> PROBLEM REQUIREMENTS:
Output the lines of the records exactly, from the first through the one containing "em đi học không?". Omit all pictures.

> DATA PROVIDED:
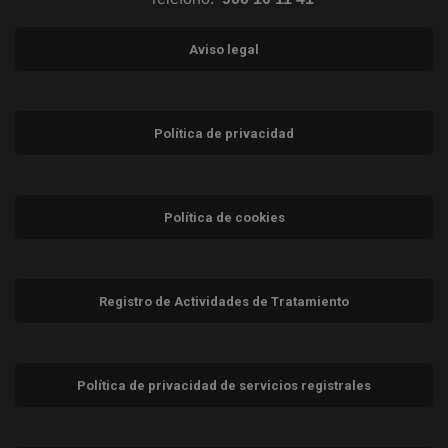
Aviso legal
Política de privacidad
Política de cookies
Registro de Actividades de Tratamiento
Política de privacidad de servicios registrales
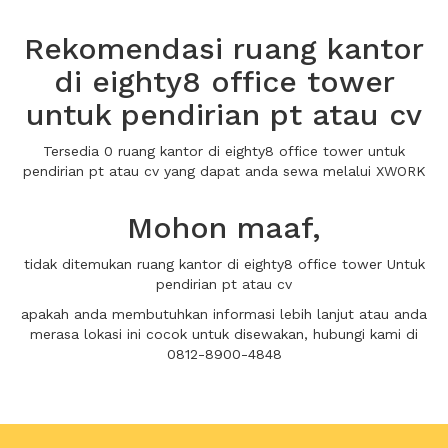
Rekomendasi ruang kantor
di eighty8 office tower
untuk pendirian pt atau cv
Tersedia 0 ruang kantor di eighty8 office tower untuk
pendirian pt atau cv yang dapat anda sewa melalui XWORK
Mohon maaf,
tidak ditemukan ruang kantor di eighty8 office tower Untuk
pendirian pt atau cv
apakah anda membutuhkan informasi lebih lanjut atau anda
merasa lokasi ini cocok untuk disewakan, hubungi kami di
0812-8900-4848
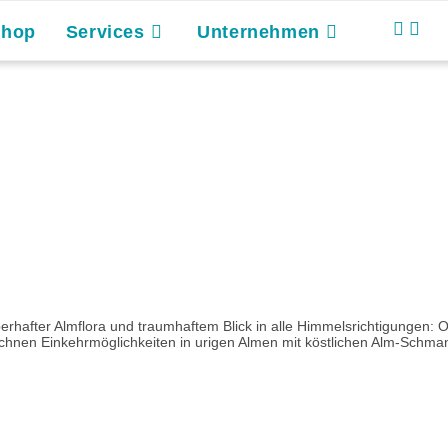
Shop
Services
Unternehmen
erhafter Almflora und traumhaftem Blick in alle Himmelsrichtigungen:
chnen Einkehrmöglichkeiten in urigen Almen mit köstlichen Alm-Schman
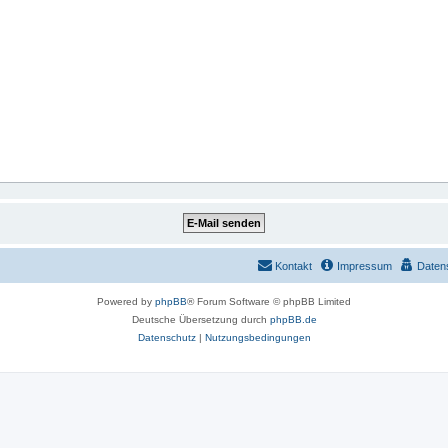
Kontakt
Impressum
Daten
Powered by
phpBB
® Forum Software © phpBB Limited
Deutsche Übersetzung durch
phpBB.de
Datenschutz
|
Nutzungsbedingungen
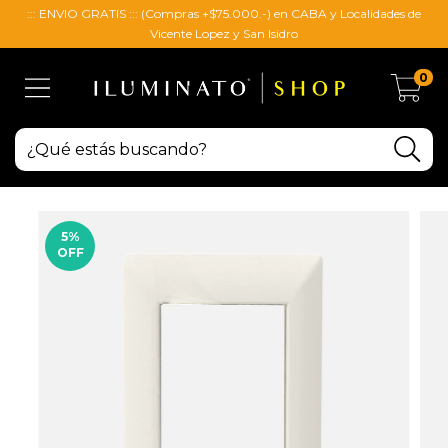
::: ENVIO GRATIS ::: (Compras +$75.000.-) en CABA y Localidades de
Vicente Lopez y San Isidro
0
5
%
OFF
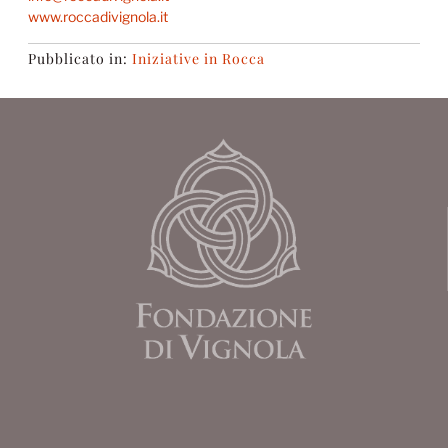
www.roccadivignola.it
Pubblicato in:
Iniziative in Rocca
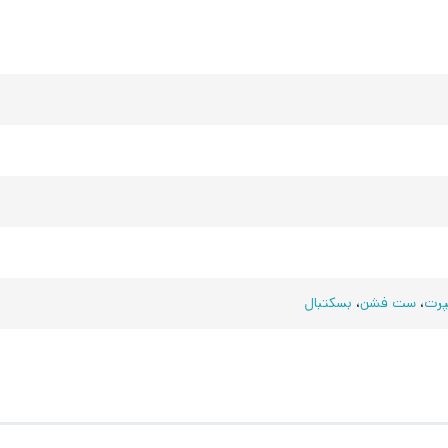
رت
،
ست فشن
،
بسکتبال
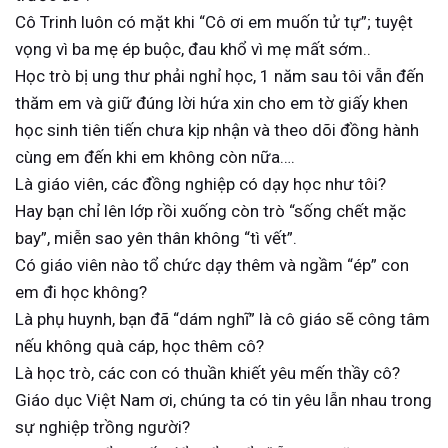
Cô Trinh luôn có mặt khi “Cô ơi em muốn tử tự”; tuyệt
vọng vì ba mẹ ép buộc, đau khổ vì mẹ mất sớm..
Học trò bị ung thư phải nghỉ học, 1 năm sau tôi vẫn đến
thăm em và giữ đúng lời hứa xin cho em tờ giấy khen
học sinh tiên tiến chưa kịp nhận và theo dõi đồng hành
cùng em đến khi em không còn nữa….
Là giáo viên, các đồng nghiệp có dạy học như tôi?
Hay bạn chỉ lên lớp rồi xuống còn trò “sống chết mặc
bay”, miễn sao yên thân không “tì vết”.
Có giáo viên nào tổ chức dạy thêm và ngầm “ép” con
em đi học không?
Là phụ huynh, bạn đã “dám nghĩ” là cô giáo sẽ công tâm
nếu không quà cáp, học thêm cô?
Là học trò, các con có thuần khiết yêu mến thầy cô?
Giáo dục Việt Nam ơi, chúng ta có tin yêu lẫn nhau trong
sự nghiệp trồng người?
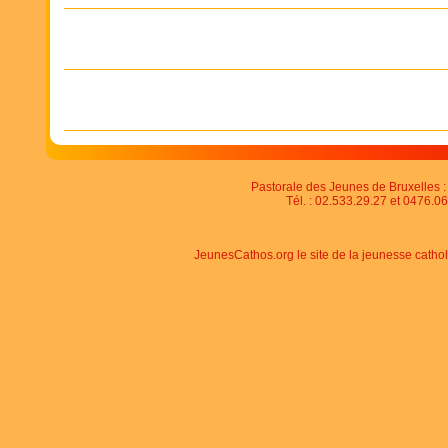
Pastorale des Jeunes de Bruxelles : 
Tél. : 02.533.29.27 et 0476.06
JeunesCathos.org le site de la jeunesse catho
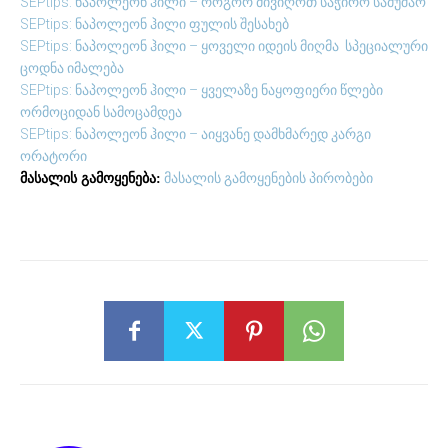
SEPtips: ნაპოლეონ ჰილი – როგორ მივიღოთ საჭირო სამუშაო
SEPtips: ნაპოლეონ ჰილი ფულის შესახებ
SEPtips: ნაპოლეონ ჰილი – ყოველი იდეის მიღმა სპეციალური
ცოდნა იმალება
SEPtips: ნაპოლეონ ჰილი – ყველაზე ნაყოფიერი წლები
ორმოციდან სამოცამდეა
SEPtips: ნაპოლეონ ჰილი – აიყვანე დამხმარედ კარგი
ორატორი
მასალის გამოყენების პირობები
მასალის გამოყენება:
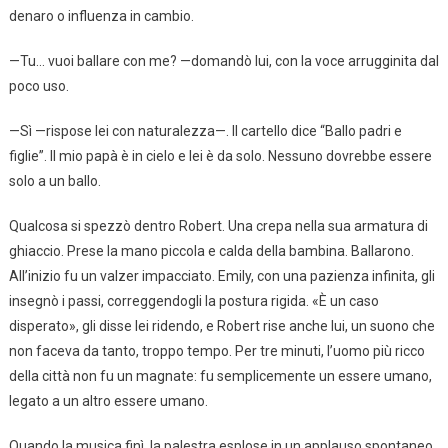
denaro o influenza in cambio.
—Tu… vuoi ballare con me? —domandò lui, con la voce arrugginita dal
poco uso.
—Sì —rispose lei con naturalezza—. Il cartello dice “Ballo padri e
figlie”. Il mio papà è in cielo e lei è da solo. Nessuno dovrebbe essere
solo a un ballo.
Qualcosa si spezzò dentro Robert. Una crepa nella sua armatura di
ghiaccio. Prese la mano piccola e calda della bambina. Ballarono.
All’inizio fu un valzer impacciato. Emily, con una pazienza infinita, gli
insegnò i passi, correggendogli la postura rigida. «È un caso
disperato», gli disse lei ridendo, e Robert rise anche lui, un suono che
non faceva da tanto, troppo tempo. Per tre minuti, l’uomo più ricco
della città non fu un magnate: fu semplicemente un essere umano,
legato a un altro essere umano.
Quando la musica finì, la palestra esplose in un applauso spontaneo.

> ANSWER BOX:
Aviso legal
Política de privacidad
Política de cookies
Registro de Actividades de Tratamiento
Política de privacidad de servicios registrales
Rekomendasi ruang kantor
di eighty8 office tower
untuk pendirian pt atau cv
Tersedia 0 ruang kantor di eighty8 office tower untuk
pendirian pt atau cv yang dapat anda sewa melalui XWORK
Mohon maaf,
tidak ditemukan ruang kantor di eighty8 office tower Untuk
pendirian pt atau cv
apakah anda membutuhkan informasi lebih lanjut atau anda
merasa lokasi ini cocok untuk disewakan, hubungi kami di
0812-8900-4848
Shop
Services
Unternehmen
erhafter Almflora und traumhaftem Blick in alle Himmelsrichtigungen:
chnen Einkehrmöglichkeiten in urigen Almen mit köstlichen Alm-Schman
Kontakt
Impressum
Daten
Powered by
phpBB
® Forum Software © phpBB Limited
Deutsche Übersetzung durch
phpBB.de
Datenschutz
|
Nutzungsbedingungen
::: ENVIO GRATIS ::: (Compras +$75.000.-) en CABA y Localidades de
Vicente Lopez y San Isidro
0
5
%
OFF
www.roccadivignola.it
Pubblicato in:
Iniziative in Rocca
رت
،
ست فشن
،
بسکتبال
Cô Trinh luôn có mặt khi “Cô ơi em muốn tử tự”; tuyệt
vọng vì ba mẹ ép buộc, đau khổ vì mẹ mất sớm..
Học trò bị ung thư phải nghỉ học, 1 năm sau tôi vẫn đến
thăm em và giữ đúng lời hứa xin cho em tờ giấy khen
học sinh tiên tiến chưa kịp nhận và theo dõi đồng hành
cùng em đến khi em không còn nữa….
Là giáo viên, các đồng nghiệp có dạy học như tôi?
Hay bạn chỉ lên lớp rồi xuống còn trò “sống chết mặc
bay”, miễn sao yên thân không “tì vết”.
Có giáo viên nào tổ chức dạy thêm và ngầm “ép” con
em đi học không?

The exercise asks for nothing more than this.